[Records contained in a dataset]
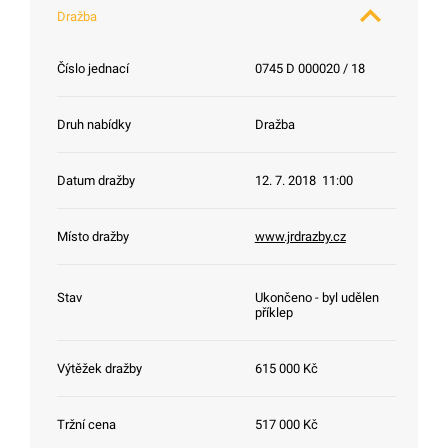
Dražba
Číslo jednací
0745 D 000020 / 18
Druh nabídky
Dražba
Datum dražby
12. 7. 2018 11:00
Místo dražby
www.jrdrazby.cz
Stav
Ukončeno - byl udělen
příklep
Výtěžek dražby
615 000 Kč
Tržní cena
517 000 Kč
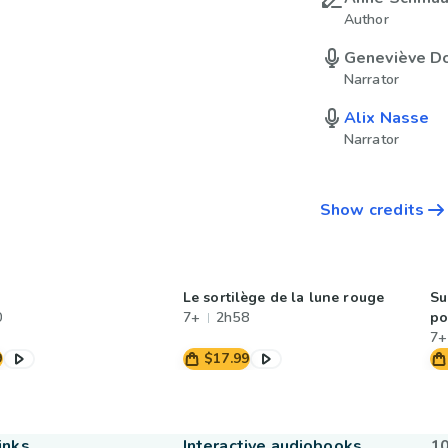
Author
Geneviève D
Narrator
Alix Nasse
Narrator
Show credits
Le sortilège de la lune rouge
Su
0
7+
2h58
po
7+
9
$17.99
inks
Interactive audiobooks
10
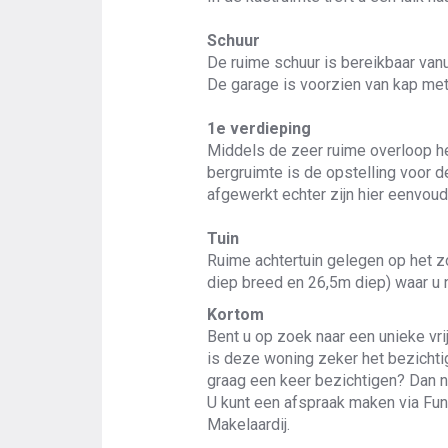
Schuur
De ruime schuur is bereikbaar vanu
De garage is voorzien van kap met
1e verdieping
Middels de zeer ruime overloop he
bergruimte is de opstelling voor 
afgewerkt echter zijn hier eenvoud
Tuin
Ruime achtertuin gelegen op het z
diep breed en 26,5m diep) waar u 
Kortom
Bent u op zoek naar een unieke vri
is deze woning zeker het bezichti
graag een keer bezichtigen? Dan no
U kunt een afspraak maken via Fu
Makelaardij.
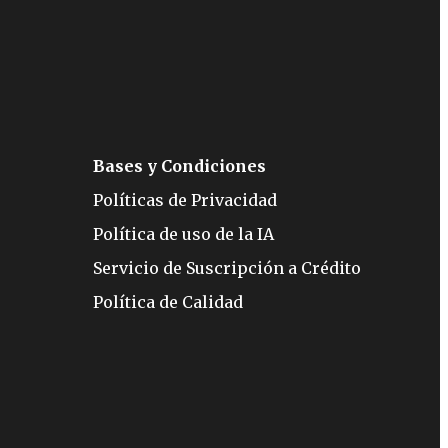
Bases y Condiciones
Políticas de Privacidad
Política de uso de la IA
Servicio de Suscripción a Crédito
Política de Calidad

...

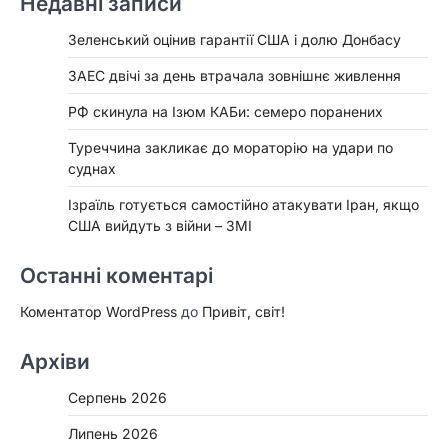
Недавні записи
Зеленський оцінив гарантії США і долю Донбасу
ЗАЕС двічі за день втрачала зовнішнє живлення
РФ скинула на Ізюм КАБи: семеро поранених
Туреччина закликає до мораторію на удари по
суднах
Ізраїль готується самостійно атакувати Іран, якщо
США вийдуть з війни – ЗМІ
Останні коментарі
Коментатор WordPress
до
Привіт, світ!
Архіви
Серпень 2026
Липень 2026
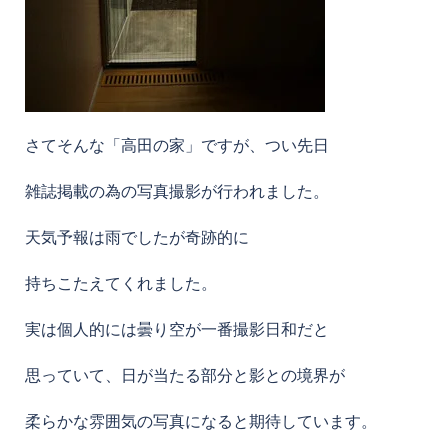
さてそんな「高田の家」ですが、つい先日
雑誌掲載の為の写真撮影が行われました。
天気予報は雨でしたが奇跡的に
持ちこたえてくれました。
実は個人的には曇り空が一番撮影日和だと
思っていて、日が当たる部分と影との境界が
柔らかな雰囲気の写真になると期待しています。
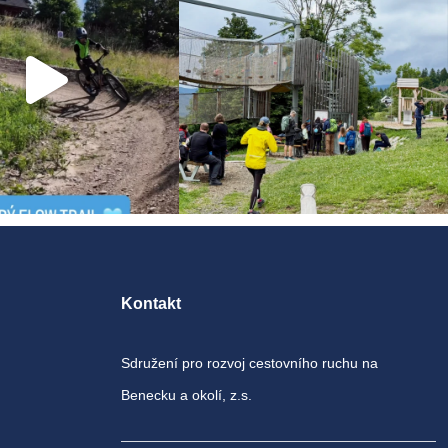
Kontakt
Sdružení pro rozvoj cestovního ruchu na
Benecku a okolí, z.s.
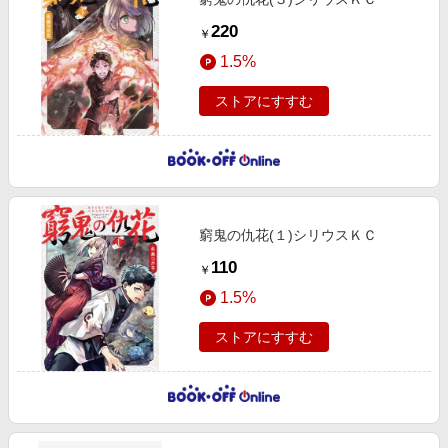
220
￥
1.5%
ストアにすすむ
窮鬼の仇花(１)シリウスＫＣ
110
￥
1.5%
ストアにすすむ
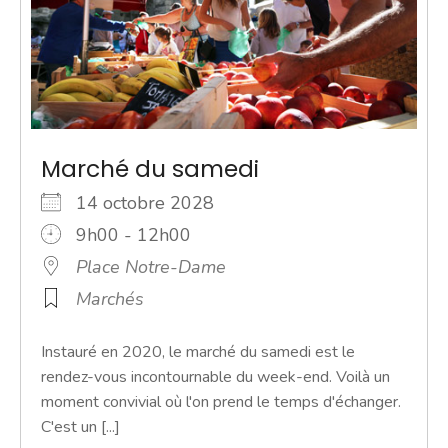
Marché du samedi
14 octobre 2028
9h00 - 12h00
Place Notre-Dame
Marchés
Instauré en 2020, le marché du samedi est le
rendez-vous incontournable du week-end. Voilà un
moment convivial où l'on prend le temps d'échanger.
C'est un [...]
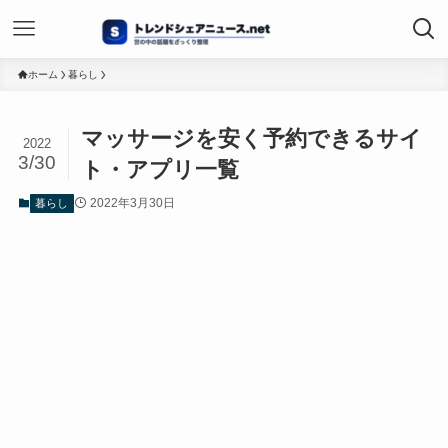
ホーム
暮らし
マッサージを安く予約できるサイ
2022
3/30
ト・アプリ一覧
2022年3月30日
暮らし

REQUIREMENT: Your answer should be the lines above, word for word, from the line with "afgewerkt echter zijn hier eenvoud" through the line with "Política de Calidad", minus the pictures.

ANSWER:
afgewerkt echter zijn hier eenvoud
Tuin
Ruime achtertuin gelegen op het z
diep breed en 26,5m diep) waar u 
Kortom
Bent u op zoek naar een unieke vri
is deze woning zeker het bezichti
graag een keer bezichtigen? Dan no
U kunt een afspraak maken via Fu
Makelaardij.
Bases y Condiciones
Políticas de Privacidad
Política de uso de la IA
Servicio de Suscripción a Crédito
Política de Calidad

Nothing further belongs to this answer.